Being stopped by a cop doesn’t always require a citation. According to seasoned traffic cops at www.thrillist.com, if you follow these seven fundamentals you’ll have a good chance to avoid a ticket before the cop starts writing it:
- Check your mindset. You do not own the road. Driving is a privilege, not a right. Develop the key attitude for beating a traffic ticket in California: humility.
- Red lights mean pull over. Immediately use your turn signals to let the cop know you’re cooperating. Make it easy on the cop by pulling over where there’s plenty of room for him to walk to your car without getting hit by a truck or falling off a cliff.
- Shift into Park, turn off the ignition and roll down both front windows. Cops often choose the passenger side to greet you. If it’s dark, turn on your interior dome light so the cop can see you clearly.

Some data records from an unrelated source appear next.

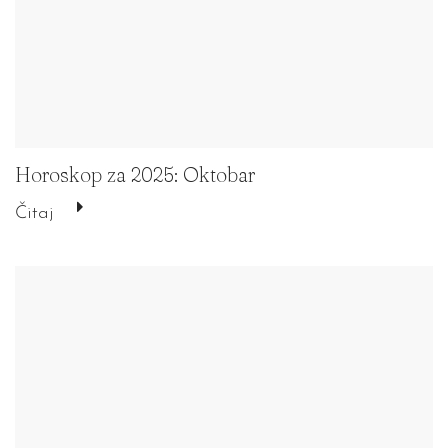
Horoskop za 2025: Oktobar
Čitaj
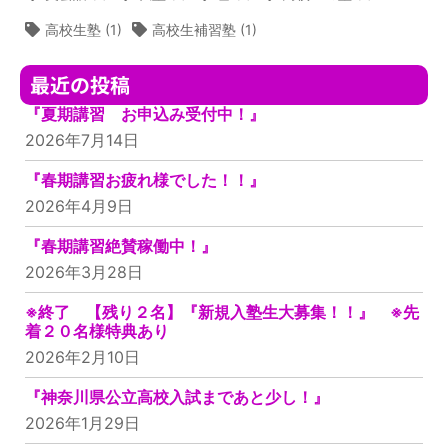
高校生塾
(1)
高校生補習塾
(1)
最近の投稿
『夏期講習 お申込み受付中！』
2026年7月14日
『春期講習お疲れ様でした！！』
2026年4月9日
『春期講習絶賛稼働中！』
2026年3月28日
※終了 【残り２名】『新規入塾生大募集！！』 ※先
着２０名様特典あり
2026年2月10日
『神奈川県公立高校入試まであと少し！』
2026年1月29日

- Place both hands on your steering wheel. Don’t do anything else. For all the cop knows, you just robbed a liquor store. Sit still. Let the cop check you out, look in the back seat and realize you’re no threat. As retired cop Matt Episcopo says, “A relaxed cop is a happy cop” ( http://mattepiscopo.com/ ).
- Make eye contact. Smile. Just say “Hi.” The response is usually “Do you know how fast you were going?” or “Did you see that stop sign back there?” What you say next MATTERS. Curt, one-word answers are not good answers. “I’m not really sure” or “I didn’t realize how fast I was going” are better conversation-starters. Don’t play dumb, but don’t admit you were doing 90 in a 35 zone.

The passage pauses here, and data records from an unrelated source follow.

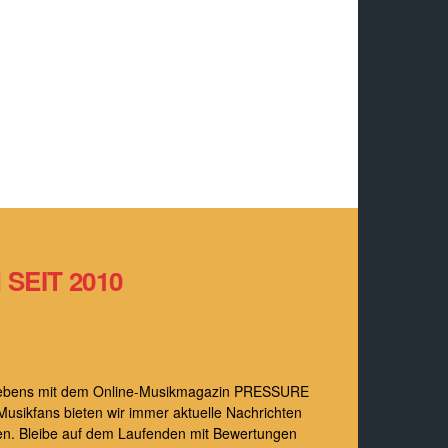
SEIT 2010
s Lebens mit dem Online-Musikmagazin PRESSURE
Musikfans bieten wir immer aktuelle Nachrichten
en. Bleibe auf dem Laufenden mit Bewertungen
yle-Themen.
Geschmack!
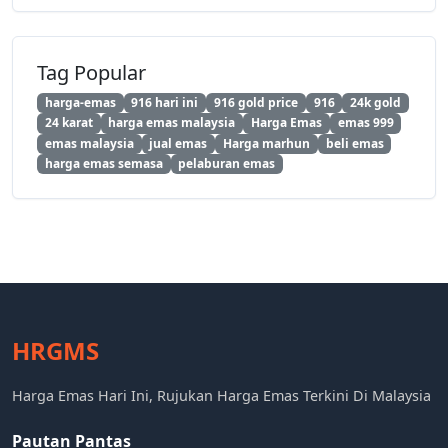
Tag Popular
harga-emas
916 hari ini
916 gold price
916
24k gold
24 karat
harga emas malaysia
Harga Emas
emas 999
emas malaysia
jual emas
Harga marhun
beli emas
harga emas semasa
pelaburan emas
HRGMS
Harga Emas Hari Ini, Rujukan Harga Emas Terkini Di Malaysia
Pautan Pantas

- Be cooperative. Let the cop know you care about highway safety, that you’re sorry for your dumb mistake. Don’t beg, don’t cry, whimper, flirt, or start whipping out cards other cops gave you at the latest Chamber of Commerce “coffee with a cop” meeting. If you’re military, clergy, or the father/son/mother/daughter of a cop, make reference to that. Cops respect other members of the law enforcement “family.”

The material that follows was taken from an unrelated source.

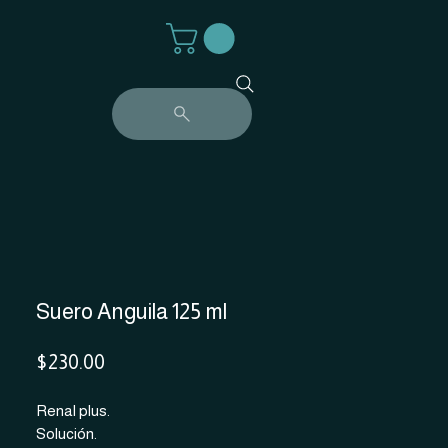
Suero Anguila 125 ml
Precio
$230.00
Renal plus.
Solución.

- Keep it lighthearted. Try to get the cop to smile with a couple of lines about how you hope his day is going better than yours (maybe because your kid just puked in the back seat). If you can make him pause before going back to his car (where he’ll find out more about you than your mother knows) to get his ticket book, you’ve got a good shot. Now is the time to ask for a warning instead of a ticket.
Cops don’t stop you without a reason. As officers dealing with this issue at https://www.reddit.com suggest, once you’ve been stopped, the likelihood of a citation is high. But treating the cop who stops you with respect and good humor will always improve the odds of beating a traffic ticket in California.